Speaking at the recent Inside ETFs conference in London, Fran Rodilosso, head of fixed income ETF Portfolio Management, VanEck, was part of a panel discussing fixed income and the challenges ahead, including rising rates, liquidity and more.

In an interview before his panel session, Rodilosso commented first on the conclusion of the deal that has brought Dutch ETF provider Think ETFs within the VanEck group, including a range of new fixed income ETFs.

“I am very happy that we have a broad suite on the basis of our knowledge as a firm and as Think ETFs are focused on European government and the high grade corporate markets it’s a nice continued filling out of our offerings.”

Rodilosso describes 2018 as an interesting year in terms of increased volatility, particularly around emerging markets.

“We manage assets in a variety of bond markets and the same factors that might be shaking those markets have shaken emerging markets, such as trade talks or trade wars and the concerns that those have created around emerging markets,” Rodilosso says. 

“The fact that US growth has continued to be strong initially told the story of what was going on with emerging market currencies but around mid-summer a couple of emerging market currencies took on a life of their own which was mostly negative, such as Turkey and Argentina.
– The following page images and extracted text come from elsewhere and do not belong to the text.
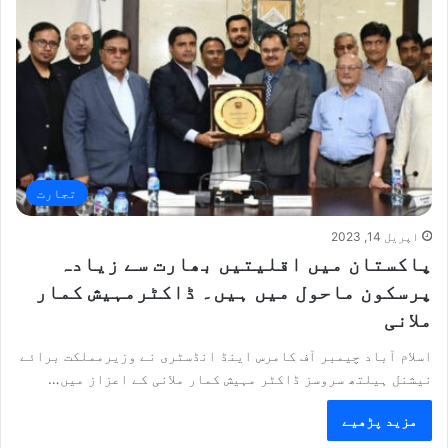
تجارت
اپریل 14, 2023
پاکستان میں اقلیتیں بھارت سے زیادہ
پرسکون ماحول میں ہیں۔ ڈاکٹرمہیش کمار
ملانی
اسلام آباد چیمبر آف کامرس اینڈ انڈسٹری نے وزیرمملکت برائے
نیشنل ہیلتھ سروسز ڈاکٹر مہیش کمار ملانی کے اعزاز میں…
مزید پڑھیے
There were fundamental drivers behind the concentrated selling of assets in those countries and we think that some of the concerns are unfounded.”

Emerging markets have also shown resiliency, Rodilosso says. “If you can step back and take a look at fundamentals across emerging markets real foreign exchange rates then the picture is such that overall it seems to me value has come back where it wasn’t before but you cannot predict where the volatility will appear.

“From a trading point of view, it’s difficult at times but you can make a case that there has been somewhat of an over-reaction and a lot of that story is because that is where a lot of the volatility has occurred.”

Beyond emerging markets, Rodilosso comments that the two questions he gets asked the most is how to protect from rising rates, including what is going to happen with rates as the US, Europe and Japan exit the strategies they have pursued and when is the credit cycle going to turn and will there be a high level of defaults.

“The rate picture in the US is one of a steady period of normalisation which has caused less disturbance in the credit markets,” Rodilosso says. “Spreads have held in, supply and demand has remained balanced.”

Further afield, Rodilosso says look at what central banks actually hold as they start to clear their balance sheets.

“In Japan, for instance, it’s government bonds, equities and ETFs where the highest vulnerability is. As they compete for investment dollars and rates go up it creates competition for other asset classes.”